Saved entries:

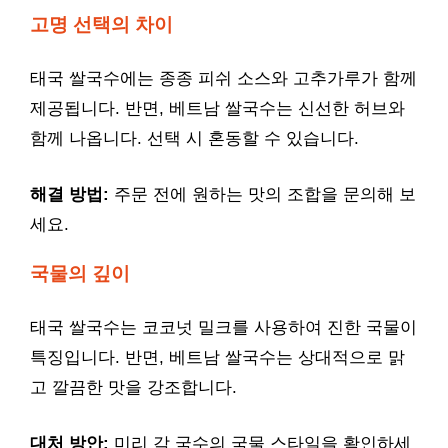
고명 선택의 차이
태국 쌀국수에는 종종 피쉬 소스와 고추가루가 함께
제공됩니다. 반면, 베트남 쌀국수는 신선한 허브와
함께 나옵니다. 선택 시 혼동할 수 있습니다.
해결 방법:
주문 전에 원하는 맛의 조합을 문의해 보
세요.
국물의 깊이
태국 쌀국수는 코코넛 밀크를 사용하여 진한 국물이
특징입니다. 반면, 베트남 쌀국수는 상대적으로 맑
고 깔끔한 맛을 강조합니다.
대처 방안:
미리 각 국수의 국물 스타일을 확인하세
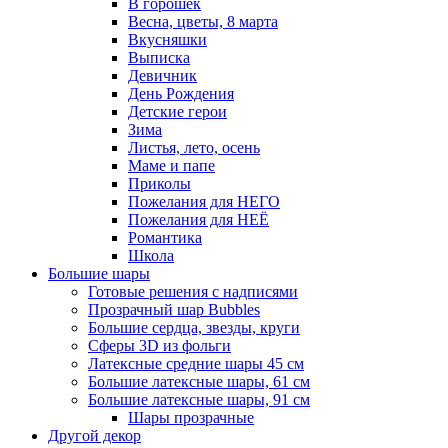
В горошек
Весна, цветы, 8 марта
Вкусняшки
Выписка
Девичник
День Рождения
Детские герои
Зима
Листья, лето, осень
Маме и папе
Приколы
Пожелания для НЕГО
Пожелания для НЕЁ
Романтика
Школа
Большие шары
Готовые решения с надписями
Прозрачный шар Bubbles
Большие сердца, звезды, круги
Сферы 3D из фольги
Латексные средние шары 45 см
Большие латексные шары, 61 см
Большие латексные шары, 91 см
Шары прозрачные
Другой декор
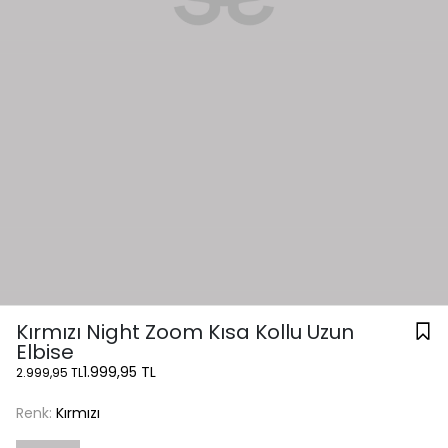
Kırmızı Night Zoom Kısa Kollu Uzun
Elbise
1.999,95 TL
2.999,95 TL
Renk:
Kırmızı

INSTRUCTIONS TO FOLLOW — Would you copy the records word for word, without any of their pictures?

ANSWER BELOW —
고명 선택의 차이
태국 쌀국수에는 종종 피쉬 소스와 고추가루가 함께
제공됩니다. 반면, 베트남 쌀국수는 신선한 허브와
함께 나옵니다. 선택 시 혼동할 수 있습니다.
해결 방법:
주문 전에 원하는 맛의 조합을 문의해 보
세요.
국물의 깊이
태국 쌀국수는 코코넛 밀크를 사용하여 진한 국물이
특징입니다. 반면, 베트남 쌀국수는 상대적으로 맑
고 깔끔한 맛을 강조합니다.
대처 방안:
미리 각 국수의 국물 스타일을 확인하세
В горошек
Весна, цветы, 8 марта
Вкусняшки
Выписка
Девичник
День Рождения
Детские герои
Зима
Листья, лето, осень
Маме и папе
Приколы
Пожелания для НЕГО
Пожелания для НЕЁ
Романтика
Школа
Большие шары
Готовые решения с надписями
Прозрачный шар Bubbles
Большие сердца, звезды, круги
Сферы 3D из фольги
Латексные средние шары 45 см
Большие латексные шары, 61 см
Большие латексные шары, 91 см
Шары прозрачные
Другой декор
Kırmızı Night Zoom Kısa Kollu Uzun
Elbise
1.999,95 TL
2.999,95 TL
Renk:
Kırmızı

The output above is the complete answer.